The peace deal to end Colombia's half-century battle with FARC guerrillas promises to wrap up a conflict that many outside the country probably forgot about a long time ago.
Through the first few decades of its existence, the FARC was one of several leftist guerrilla groups fighting the government and Colombian elites. But by the 1990s the FARC had become deeply involved in the drug trade, using the profits to finance a stunning military expansion.
By then, Colombian elites were bankrolling right-wing paramilitary fighters to battle the insurgents. They became the FARC's biggest rivals in the cocaine trade, too. Civilian populations in rural areas where the drug trade thrived were subject to some of the war's worst atrocities.
Military setbacks and the deaths of top FARC leaders — with help from the U.S. government through Plan Colombia — eventually helped force the rebels to the bargaining table and produced the deal announced Wednesday.
The cost of Colombia's civil war is incalculable, but here are some key numbers that help illustrate the conflict — and the forces that have kept it going all these years.
Dead and displaced: the fighting in Colombia has killed more than 220,000 over the past five decades, according to government tallies. Nearly 7 million Colombians have been driven from their homes — the highest number of what the United Nations considers "internally displaced people" (IDPs) in the world. And Colombians will continue to be maimed long after the war ends by land mines, which have killed or injured more than 11,000 people since 1990. That is second-highest number of land mines in the world after Afghanistan.

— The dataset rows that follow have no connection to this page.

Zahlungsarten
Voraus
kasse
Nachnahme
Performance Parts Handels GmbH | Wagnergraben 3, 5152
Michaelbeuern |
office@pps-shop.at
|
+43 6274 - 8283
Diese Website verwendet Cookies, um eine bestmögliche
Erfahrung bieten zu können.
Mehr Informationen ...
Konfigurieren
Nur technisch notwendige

Rebels in arms: Flush with cocaine profits, by the late 1990s the FARC was at its peak, with nearly 20,000 fighters. It terrorized Colombians with kidnappings, bombings and brazen attacks that came to represent a major threat to the government, controlling as much as one-quarter of Colombian territory. But the FARC's tactics and its criminal reputation earned it little support among the ordinary Colombians on whose behalf it was supposedly fighting. As the state fought back and FARC soldiers grew fearful of increasingly effective military airstrikes, the rebel ranks thinned, with many defecting or deserting. Today the FARC has fewer than 7,000 troops, according to Colombian military intelligence.

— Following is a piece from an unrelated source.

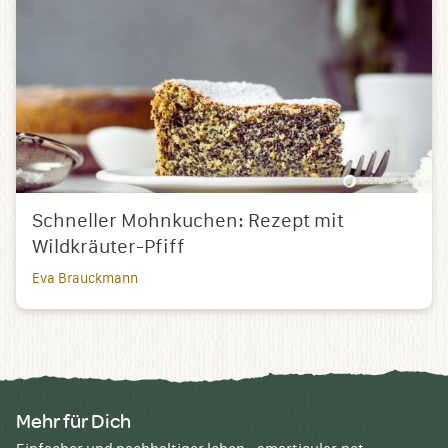
Schneller Mohnkuchen: Rezept mit
Wildkräuter-Pfiff
Eva Brauckmann
Mehr für Dich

Lost opportunity: In the past decade, Colombia has had one of the fastest-growing economies in Latin America. But many Colombian economists and business leaders think the country would be far more prosperous — and perhaps more equitable — if the government wasn't wasting so much of its resources on war. A major component of the peace agreement is a plan to invest heavily in long-neglected rural areas where guerrilla violence has been an obstacle to economic development and the presence of government health, education and social programs. Implementing the peace deal will be expensive — costing more than $40 billion by some estimates — but Colombian officials expect a wave of new investment and development projects that will more than pay for it.

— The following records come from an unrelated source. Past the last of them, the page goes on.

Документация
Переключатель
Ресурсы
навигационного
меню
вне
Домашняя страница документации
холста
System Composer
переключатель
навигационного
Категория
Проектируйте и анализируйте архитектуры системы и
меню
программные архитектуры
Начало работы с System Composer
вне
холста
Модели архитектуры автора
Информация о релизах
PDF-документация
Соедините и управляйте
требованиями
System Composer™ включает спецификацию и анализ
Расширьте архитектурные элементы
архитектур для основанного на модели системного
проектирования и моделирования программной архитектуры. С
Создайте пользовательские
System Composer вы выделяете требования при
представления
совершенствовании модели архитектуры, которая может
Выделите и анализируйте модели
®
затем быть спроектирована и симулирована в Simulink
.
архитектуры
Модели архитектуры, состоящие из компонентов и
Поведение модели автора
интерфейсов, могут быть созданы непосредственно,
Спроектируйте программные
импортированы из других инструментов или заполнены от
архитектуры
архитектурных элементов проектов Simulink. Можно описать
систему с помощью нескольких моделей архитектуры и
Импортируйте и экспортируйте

American aid: Over the past 15 years, Congress has sent about $10 billion to Bogota through Plan Colombia, a program of military and diplomatic support aimed at fighting drug cartels and insurgents. The once-controversial program is viewed as a major foreign policy success, enjoying broad U.S. bipartisan support. With the peace deal at hand, President Obama wants to relaunch it as "Paz Colombia," and funding in 2017 will increase from about $300 million to $500 million. Some of the money will go to programs to remove land mines, or promote new crops in neglected rural areas where farmers have long relied on illegal crops such as coca.
Cocaine: Colombia was the world's largest grower during the 1990s and early 2000s, but a combination of tougher enforcement, increased aerial spraying and other tactics cut output by 75 percent. For a time Colombia became the world's No. 2 producer, after Peru. But it was not to last. In the past two years, as the FARC and the government negotiated their deal, the size of the country's illegal coca crop has doubled, and Colombia harvests more than Peru and third-place Bolivia combined.